Teaching Teens to Grocery Shop

My daughter is headed off to college in the fall, so I decided to work harder to teach my two teens how to meal plan and grocery shop this summer. During the school year they are extremely busy with school, church activities and after school sports, but sometimes when a mom pampers too much it is more of a disservice. So I am repenting.

We had “the discussion” yesterday, and every other week it will be their responsibility to create the dinner menus, the grocery list, and go shopping with me. Today I worked with my 16 year-old.

Not wanting to overwhelm her, she only worked on dinner menus and used my Master Menus and a blank Menu Plan worksheet. I left my bright daughter alone to figure out what she wanted. She did a great job as shown here.

Later, I discussed her menus with her. Because I knew the main dish ingredients by heart, I could say, “Spaghetti requires noodles and the homemade sauce requires ground beef, canned tomatoes, onions and spices. I have everything, but I don’t have the ground beef.” So she added the ground beef to a copy of My Fridge List which is our grocery list.

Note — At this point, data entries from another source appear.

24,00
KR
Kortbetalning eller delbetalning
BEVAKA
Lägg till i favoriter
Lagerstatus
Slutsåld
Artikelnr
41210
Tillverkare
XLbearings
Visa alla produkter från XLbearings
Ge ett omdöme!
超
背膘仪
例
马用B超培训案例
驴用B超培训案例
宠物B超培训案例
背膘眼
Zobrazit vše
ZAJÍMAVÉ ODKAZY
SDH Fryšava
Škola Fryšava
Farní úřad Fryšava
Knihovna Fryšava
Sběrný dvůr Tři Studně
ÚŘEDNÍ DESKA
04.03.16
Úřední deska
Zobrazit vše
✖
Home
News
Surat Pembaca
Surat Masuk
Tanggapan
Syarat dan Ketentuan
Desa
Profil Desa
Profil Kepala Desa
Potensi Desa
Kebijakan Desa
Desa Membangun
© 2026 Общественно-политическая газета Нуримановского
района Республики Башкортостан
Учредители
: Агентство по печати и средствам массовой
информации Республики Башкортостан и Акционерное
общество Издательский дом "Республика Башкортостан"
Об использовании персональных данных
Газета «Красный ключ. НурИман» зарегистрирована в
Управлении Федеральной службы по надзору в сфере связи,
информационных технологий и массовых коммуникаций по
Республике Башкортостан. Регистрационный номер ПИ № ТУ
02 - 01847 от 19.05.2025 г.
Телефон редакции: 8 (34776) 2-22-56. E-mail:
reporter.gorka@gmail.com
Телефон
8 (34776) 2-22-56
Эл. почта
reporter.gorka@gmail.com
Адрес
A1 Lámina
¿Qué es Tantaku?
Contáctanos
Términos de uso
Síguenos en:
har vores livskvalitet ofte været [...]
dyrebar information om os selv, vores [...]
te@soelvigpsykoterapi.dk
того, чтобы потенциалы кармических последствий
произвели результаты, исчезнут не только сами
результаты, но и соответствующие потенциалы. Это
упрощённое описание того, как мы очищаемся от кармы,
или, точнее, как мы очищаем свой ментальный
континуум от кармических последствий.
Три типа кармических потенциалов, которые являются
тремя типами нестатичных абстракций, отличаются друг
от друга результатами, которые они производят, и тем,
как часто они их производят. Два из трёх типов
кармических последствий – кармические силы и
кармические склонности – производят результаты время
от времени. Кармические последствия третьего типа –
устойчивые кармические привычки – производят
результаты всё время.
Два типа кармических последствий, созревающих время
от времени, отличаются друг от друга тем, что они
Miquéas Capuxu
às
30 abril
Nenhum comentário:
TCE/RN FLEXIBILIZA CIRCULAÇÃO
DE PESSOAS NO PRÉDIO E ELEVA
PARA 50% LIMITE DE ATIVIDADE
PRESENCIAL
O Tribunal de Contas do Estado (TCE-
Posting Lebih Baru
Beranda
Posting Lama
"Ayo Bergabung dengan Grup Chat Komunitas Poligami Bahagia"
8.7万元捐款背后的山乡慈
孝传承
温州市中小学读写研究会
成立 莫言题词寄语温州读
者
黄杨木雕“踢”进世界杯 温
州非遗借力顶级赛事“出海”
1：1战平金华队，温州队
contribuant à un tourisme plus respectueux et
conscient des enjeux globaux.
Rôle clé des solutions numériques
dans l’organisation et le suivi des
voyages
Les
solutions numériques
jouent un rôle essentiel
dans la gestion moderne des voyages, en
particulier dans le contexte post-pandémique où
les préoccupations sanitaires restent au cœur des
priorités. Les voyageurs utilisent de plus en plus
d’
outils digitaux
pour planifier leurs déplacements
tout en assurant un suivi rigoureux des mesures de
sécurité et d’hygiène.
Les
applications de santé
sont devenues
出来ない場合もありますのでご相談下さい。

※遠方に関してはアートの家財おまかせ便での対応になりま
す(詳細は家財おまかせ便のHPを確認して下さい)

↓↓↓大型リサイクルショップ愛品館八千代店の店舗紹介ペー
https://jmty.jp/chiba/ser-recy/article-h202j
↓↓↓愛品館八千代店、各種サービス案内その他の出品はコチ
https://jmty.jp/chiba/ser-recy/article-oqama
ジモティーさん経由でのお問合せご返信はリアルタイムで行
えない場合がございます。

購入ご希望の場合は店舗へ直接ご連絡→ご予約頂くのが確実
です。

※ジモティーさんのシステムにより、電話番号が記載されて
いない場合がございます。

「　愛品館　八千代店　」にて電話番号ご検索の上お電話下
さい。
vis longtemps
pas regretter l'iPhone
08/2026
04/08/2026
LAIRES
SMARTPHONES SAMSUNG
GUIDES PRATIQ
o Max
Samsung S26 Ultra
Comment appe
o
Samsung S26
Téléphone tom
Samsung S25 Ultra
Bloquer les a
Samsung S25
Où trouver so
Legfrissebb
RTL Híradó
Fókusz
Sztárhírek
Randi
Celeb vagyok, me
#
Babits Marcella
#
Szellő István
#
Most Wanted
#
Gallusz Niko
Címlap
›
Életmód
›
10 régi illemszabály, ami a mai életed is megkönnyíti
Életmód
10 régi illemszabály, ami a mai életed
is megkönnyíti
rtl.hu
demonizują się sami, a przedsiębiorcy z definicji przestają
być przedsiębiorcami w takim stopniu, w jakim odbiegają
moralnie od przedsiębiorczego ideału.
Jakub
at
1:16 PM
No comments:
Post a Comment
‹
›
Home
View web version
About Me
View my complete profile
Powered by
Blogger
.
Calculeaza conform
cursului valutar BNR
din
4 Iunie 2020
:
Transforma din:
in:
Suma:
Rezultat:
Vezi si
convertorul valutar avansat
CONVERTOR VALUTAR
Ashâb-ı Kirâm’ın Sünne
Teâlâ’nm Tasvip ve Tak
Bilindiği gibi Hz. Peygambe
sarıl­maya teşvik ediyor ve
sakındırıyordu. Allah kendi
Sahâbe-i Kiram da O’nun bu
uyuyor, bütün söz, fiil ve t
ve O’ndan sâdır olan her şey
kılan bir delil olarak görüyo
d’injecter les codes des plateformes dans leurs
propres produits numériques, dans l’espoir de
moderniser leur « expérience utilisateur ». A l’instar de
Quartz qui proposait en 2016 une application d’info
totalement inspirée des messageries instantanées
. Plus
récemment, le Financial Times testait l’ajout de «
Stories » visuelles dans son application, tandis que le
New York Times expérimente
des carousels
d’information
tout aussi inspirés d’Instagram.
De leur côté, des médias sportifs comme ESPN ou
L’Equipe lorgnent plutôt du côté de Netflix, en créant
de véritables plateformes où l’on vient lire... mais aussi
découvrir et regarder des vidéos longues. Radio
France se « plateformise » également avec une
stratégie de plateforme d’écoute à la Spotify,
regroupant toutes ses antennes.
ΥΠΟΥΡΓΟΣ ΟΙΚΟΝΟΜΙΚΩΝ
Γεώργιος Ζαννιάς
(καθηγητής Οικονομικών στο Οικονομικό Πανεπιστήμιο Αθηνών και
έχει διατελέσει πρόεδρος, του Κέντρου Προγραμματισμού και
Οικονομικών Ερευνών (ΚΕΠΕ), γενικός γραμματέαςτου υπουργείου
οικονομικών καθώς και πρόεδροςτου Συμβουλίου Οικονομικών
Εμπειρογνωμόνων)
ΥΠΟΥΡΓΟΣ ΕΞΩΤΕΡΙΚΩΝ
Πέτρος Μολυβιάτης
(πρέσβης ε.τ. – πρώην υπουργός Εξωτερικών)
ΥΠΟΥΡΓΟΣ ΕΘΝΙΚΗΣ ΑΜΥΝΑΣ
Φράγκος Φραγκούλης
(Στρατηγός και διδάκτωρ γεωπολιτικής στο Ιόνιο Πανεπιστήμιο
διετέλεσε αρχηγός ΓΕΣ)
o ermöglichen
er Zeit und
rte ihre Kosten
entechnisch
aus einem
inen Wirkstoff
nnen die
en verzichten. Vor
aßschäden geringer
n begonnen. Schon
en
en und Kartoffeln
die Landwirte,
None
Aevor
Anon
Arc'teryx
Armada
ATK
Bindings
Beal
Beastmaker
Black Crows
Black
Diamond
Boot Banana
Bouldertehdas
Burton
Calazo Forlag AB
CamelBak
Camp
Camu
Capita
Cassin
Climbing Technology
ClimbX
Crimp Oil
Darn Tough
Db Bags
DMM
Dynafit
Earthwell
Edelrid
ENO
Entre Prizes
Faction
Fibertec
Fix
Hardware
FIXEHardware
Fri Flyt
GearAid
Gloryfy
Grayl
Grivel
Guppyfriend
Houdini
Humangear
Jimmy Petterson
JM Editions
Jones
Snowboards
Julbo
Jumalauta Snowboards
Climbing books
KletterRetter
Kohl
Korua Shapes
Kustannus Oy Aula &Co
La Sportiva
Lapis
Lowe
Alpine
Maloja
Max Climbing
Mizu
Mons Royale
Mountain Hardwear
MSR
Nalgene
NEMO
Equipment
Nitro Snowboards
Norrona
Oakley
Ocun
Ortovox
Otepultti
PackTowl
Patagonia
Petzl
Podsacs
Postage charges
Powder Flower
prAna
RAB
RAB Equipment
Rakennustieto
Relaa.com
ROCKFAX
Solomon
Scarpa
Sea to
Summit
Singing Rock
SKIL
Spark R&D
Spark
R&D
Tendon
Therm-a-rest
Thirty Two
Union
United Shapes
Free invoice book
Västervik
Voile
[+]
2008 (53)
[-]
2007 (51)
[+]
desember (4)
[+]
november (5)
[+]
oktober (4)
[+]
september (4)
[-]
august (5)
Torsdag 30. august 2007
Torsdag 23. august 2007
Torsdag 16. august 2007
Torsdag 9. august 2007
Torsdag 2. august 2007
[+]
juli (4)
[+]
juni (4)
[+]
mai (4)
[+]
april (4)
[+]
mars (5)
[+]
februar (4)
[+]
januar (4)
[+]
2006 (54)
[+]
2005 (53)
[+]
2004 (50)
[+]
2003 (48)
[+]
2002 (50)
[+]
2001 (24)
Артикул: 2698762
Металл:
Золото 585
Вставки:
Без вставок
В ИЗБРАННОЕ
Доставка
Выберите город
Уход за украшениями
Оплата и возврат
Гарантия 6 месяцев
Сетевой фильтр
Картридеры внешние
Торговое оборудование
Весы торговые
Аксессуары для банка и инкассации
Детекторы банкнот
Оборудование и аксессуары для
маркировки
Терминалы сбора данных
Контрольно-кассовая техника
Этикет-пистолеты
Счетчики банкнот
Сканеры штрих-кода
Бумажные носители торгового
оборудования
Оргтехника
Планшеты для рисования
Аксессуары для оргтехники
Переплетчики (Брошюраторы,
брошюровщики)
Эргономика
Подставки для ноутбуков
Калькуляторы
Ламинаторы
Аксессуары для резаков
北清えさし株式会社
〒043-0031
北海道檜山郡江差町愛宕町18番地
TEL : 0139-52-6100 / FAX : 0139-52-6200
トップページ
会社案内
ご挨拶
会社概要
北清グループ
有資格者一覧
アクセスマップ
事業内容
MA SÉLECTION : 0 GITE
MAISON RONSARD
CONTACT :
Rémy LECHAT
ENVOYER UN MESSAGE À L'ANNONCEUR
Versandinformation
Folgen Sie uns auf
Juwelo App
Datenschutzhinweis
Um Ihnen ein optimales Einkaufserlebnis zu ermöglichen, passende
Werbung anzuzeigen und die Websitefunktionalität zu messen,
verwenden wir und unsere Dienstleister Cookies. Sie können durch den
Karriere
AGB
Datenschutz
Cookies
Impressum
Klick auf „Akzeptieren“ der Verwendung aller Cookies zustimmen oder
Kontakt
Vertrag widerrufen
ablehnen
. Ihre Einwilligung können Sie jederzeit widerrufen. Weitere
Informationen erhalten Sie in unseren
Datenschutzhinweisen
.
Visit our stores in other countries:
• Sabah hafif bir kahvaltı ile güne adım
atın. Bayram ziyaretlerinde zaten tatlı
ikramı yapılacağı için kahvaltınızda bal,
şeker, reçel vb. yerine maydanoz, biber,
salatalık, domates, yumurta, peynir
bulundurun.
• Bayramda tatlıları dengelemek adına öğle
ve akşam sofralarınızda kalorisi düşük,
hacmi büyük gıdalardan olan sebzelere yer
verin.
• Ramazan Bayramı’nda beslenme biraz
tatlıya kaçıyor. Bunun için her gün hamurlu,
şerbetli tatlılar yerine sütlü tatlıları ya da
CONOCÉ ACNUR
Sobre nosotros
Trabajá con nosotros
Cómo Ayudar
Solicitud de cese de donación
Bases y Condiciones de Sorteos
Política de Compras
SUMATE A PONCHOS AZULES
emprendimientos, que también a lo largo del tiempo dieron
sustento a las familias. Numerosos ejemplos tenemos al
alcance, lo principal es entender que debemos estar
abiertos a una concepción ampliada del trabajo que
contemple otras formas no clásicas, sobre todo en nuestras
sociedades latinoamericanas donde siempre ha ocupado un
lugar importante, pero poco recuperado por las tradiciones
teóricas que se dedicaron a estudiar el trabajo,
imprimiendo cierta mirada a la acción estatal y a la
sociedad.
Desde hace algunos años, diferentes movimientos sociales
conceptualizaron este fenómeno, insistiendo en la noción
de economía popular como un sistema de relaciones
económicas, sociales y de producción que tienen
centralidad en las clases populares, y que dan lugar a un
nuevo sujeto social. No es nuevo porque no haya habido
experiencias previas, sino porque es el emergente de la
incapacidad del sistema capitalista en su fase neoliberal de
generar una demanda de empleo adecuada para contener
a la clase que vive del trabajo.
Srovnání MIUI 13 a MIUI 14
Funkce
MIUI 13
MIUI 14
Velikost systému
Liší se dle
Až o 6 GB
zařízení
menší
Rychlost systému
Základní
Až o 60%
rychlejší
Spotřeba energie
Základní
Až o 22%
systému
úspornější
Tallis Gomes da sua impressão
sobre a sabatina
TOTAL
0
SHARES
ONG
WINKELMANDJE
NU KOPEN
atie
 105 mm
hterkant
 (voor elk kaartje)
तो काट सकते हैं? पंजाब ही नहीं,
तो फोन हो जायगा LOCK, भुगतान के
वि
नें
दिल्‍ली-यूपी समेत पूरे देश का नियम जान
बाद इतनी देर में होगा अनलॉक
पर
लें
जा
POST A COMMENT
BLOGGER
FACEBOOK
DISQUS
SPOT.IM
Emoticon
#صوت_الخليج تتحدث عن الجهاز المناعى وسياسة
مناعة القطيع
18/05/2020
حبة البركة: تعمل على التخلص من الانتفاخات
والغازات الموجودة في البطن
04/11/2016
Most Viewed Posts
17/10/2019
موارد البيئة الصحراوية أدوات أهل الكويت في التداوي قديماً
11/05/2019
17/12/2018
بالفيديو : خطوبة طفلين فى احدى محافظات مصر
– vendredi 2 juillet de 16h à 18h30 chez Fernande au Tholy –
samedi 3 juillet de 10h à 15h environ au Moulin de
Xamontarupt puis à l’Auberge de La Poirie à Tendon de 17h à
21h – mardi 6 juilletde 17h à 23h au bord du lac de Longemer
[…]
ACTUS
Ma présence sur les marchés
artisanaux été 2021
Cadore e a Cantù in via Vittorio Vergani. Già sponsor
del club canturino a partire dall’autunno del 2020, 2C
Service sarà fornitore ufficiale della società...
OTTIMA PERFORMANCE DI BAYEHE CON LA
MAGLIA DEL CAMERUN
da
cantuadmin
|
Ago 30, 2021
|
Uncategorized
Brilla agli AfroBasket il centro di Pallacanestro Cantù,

If I was unsure of having an ingredient, I told her to look in this or that cupboard. It is always nice to shop from your own home. We looked at the grocery store newspaper ad to see what was on sale as well. When we were done with the dinners, she added a few snack, breakfast and lunch items. Then we added a few coupons, and headed out the door. The planning took about half an hour.

At the store, I let her push the grocery cart, choose the food, and fill the produce bags. It was fun to teach her how to choose a cantaloupe or an avocado. During this 45 minute trek she started getting hungry and tired of this project. I led her to the bakery for a free cookie, then reminded her of all the times I had done the shopping for her. She has a new appreciation for me, but it is still a new and tedious experience for her.

She actually thinks she is too young for this! I just smiled at that. If these teens can create Power Point presentations, drive cars, and master an iPhone, surely they are old enough to plan menus and grocery shop.

I suspect my daughter will remember 10% of what I said today, however, she gets to do it again in a few weeks. And someday she will do it all by herself.